Pretty soon the lad came to a woods, and there he jumped out of the coach and
rapped upon the ground with his key.
"I want to be just as I was before," says he; and, sure enough, he was.
Up clattered the twelve knights on their horses, and there sat the lad in rags
and tatters whistling upon his key.
The twelve knights hunted high and hunted low, and not another soul could they
find, and so they had to ride back to the castle again.
"See now," said the princess, "did I not say that you should have brought the
lad who blew upon the key?"
The next day the lad went out and rapped upon the ground for the third time.
"I should like," said he, "to have a splendid castle all built of silver and
gold, such as nobody ever saw before."
That was what he said, and before the words had left his tongue just such a
great castle grew up out of nothing like a soap-bubble.
 The king chanced to look out of the window just then, and there was the great
splendid gold-and-silver castle. He took off his spectacles and rubbed them
and rubbed them, but there was the castle just the same as ever.

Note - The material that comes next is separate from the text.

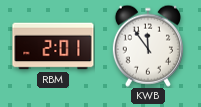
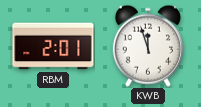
KWB: 11:54 -> 11:57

He bade them saddle the horses, and he and the princess, and all of the court
besides, rode away to find out who it was that had built such a fine castle all
in one night.
But the lad saw them coming, and rapped upon the ground with his key. "I should
like," said he, "for things to be just as they were before;" and puff! away went
the castle like the light of a candle when one blows it out.

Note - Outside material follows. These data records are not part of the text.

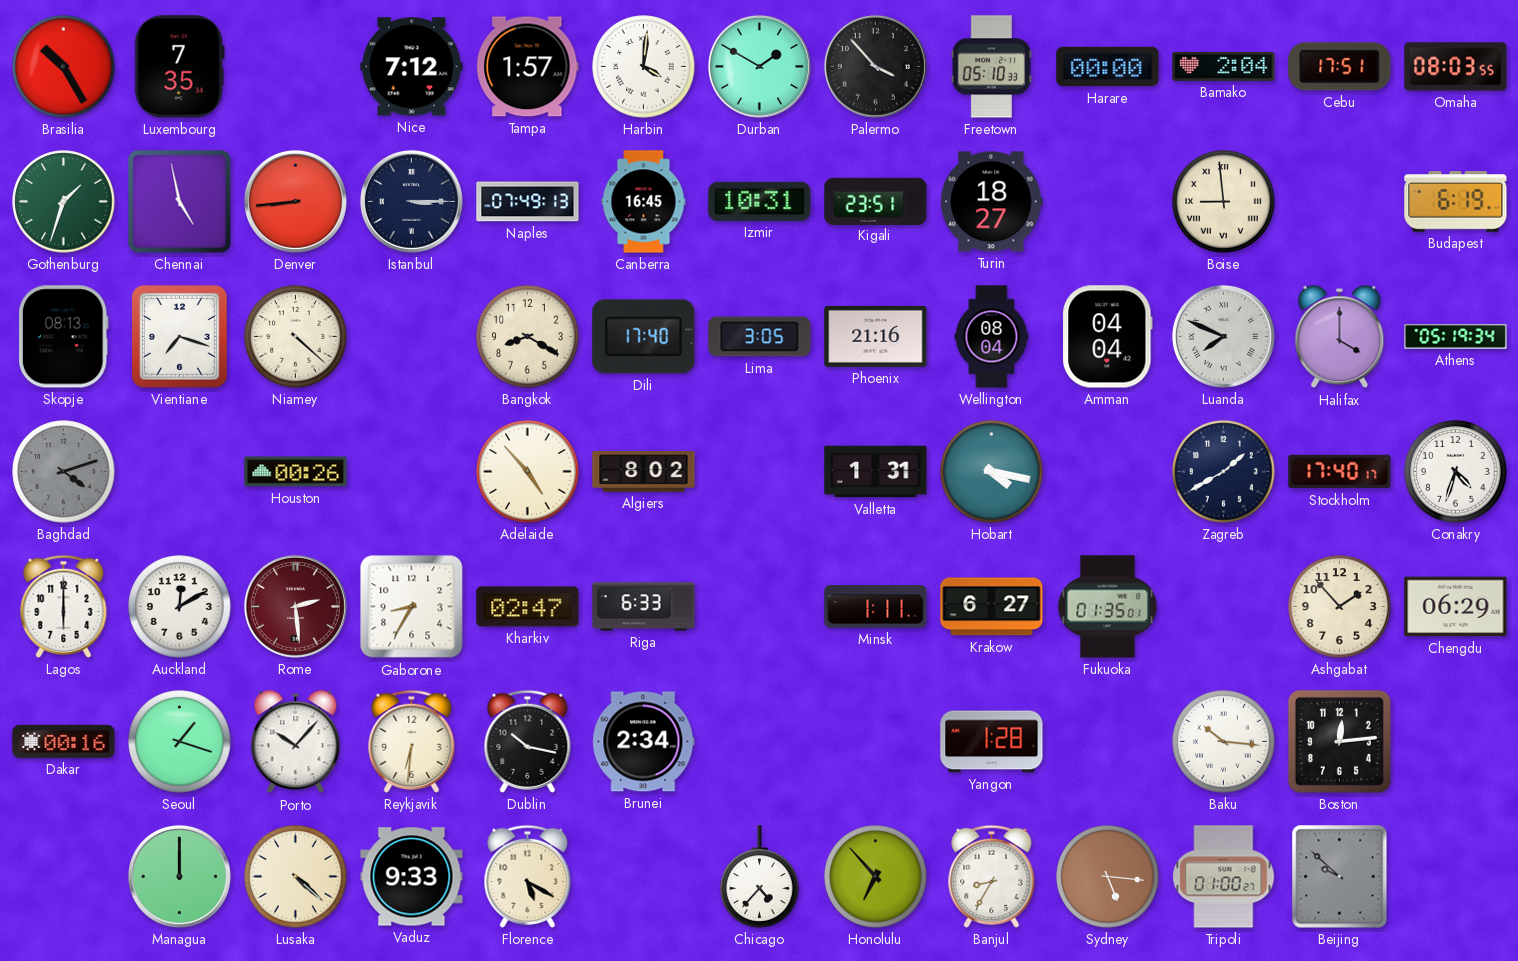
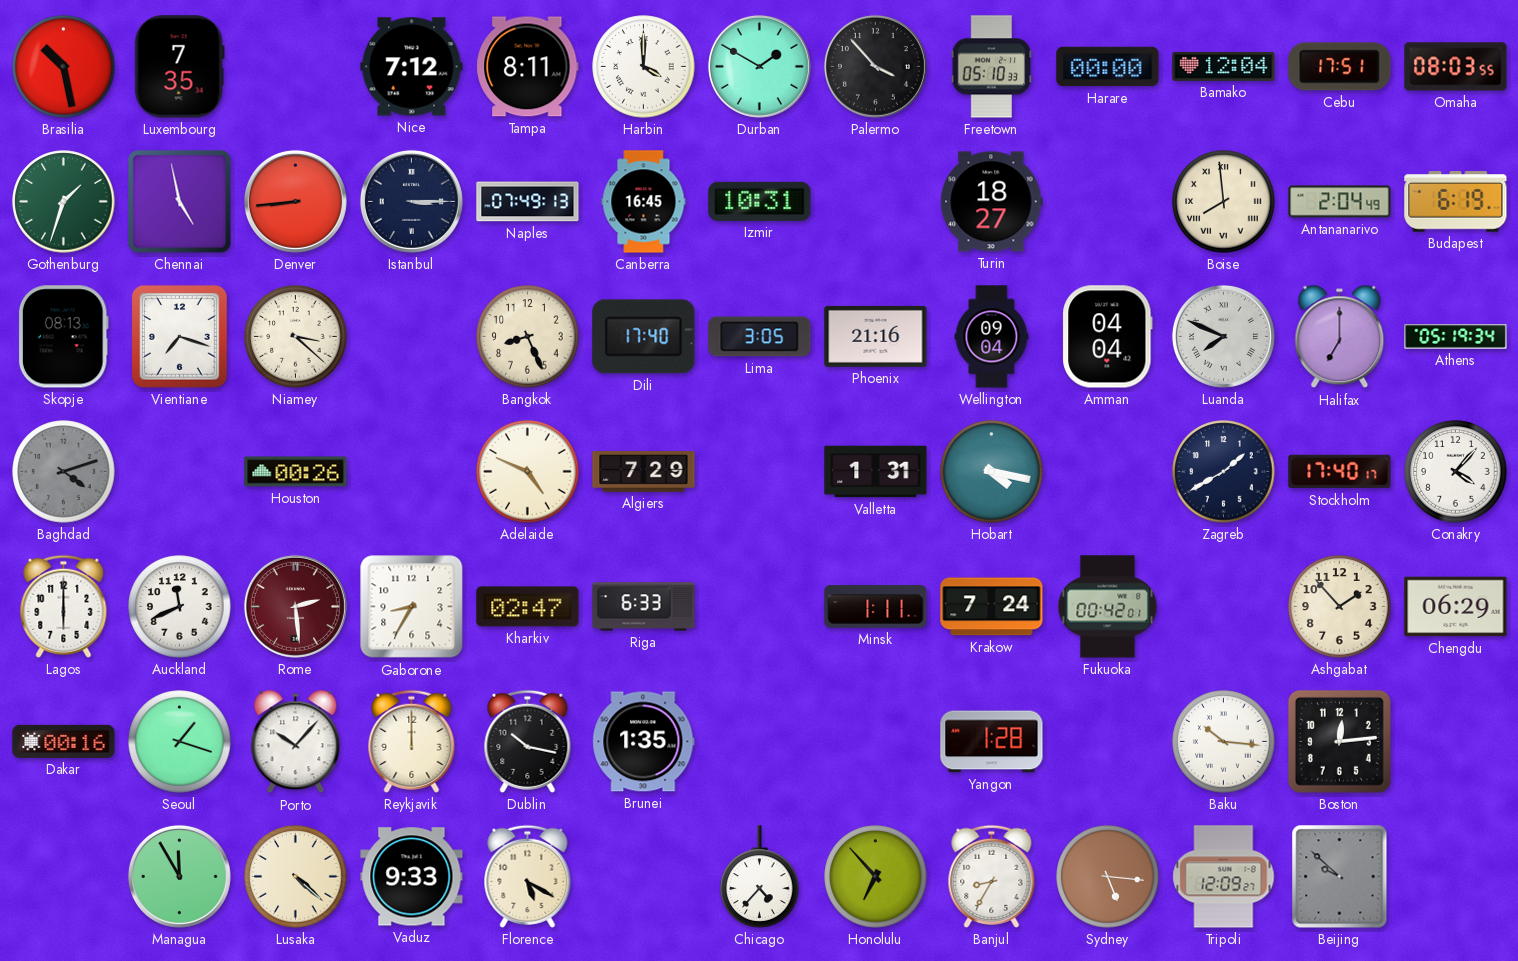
Brasilia: 10:25 -> 10:28
Tampa: 1:57 -> 8:11
Harbin: 4:01 -> 4:00
Bamako: 2:04 -> 12:04
Kigali: 23:51 -> none
Boise: 8:59 -> 7:59
Antananarivo: none -> 2:04
Niamey: 4:22 -> 3:22
Bangkok: 8:20 -> 8:26
Wellington: 08:04 -> 09:04
Halifax: 4:00 -> 7:00
Adelaide: 4:53 -> 4:49
Algiers: 8:02 -> 7:29
Conakry: 4:33 -> 4:07
Auckland: 12:10 -> 11:41
Krakow: 6:27 -> 7:24
Fukuoka: 01:35 -> 00:42
Reykjavik: 6:31 -> 12:00
Brunei: 2:34 -> 1:35
Managua: 12:00 -> 11:55
Tripoli: 01:00 -> 12:09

Up came the king and the princess and all the court, and not a speck of the grand
castle could they find, but only a lad in rags and tatters who sat upon a great
round stone and whistled upon a key.
But the princess was a lass who could see through a millstone with a hole in it.
So soon as she set eyes upon him she knew the whole business from beginning to
end. Up she marched to him, before them all, and took him by the hand. "Now I
will marry you;" and there she was as wise as ever. For there be many kings and
princes in the world, but I have never yet heard of any one except the fisher-lad
who had the key of wish-house. Have you?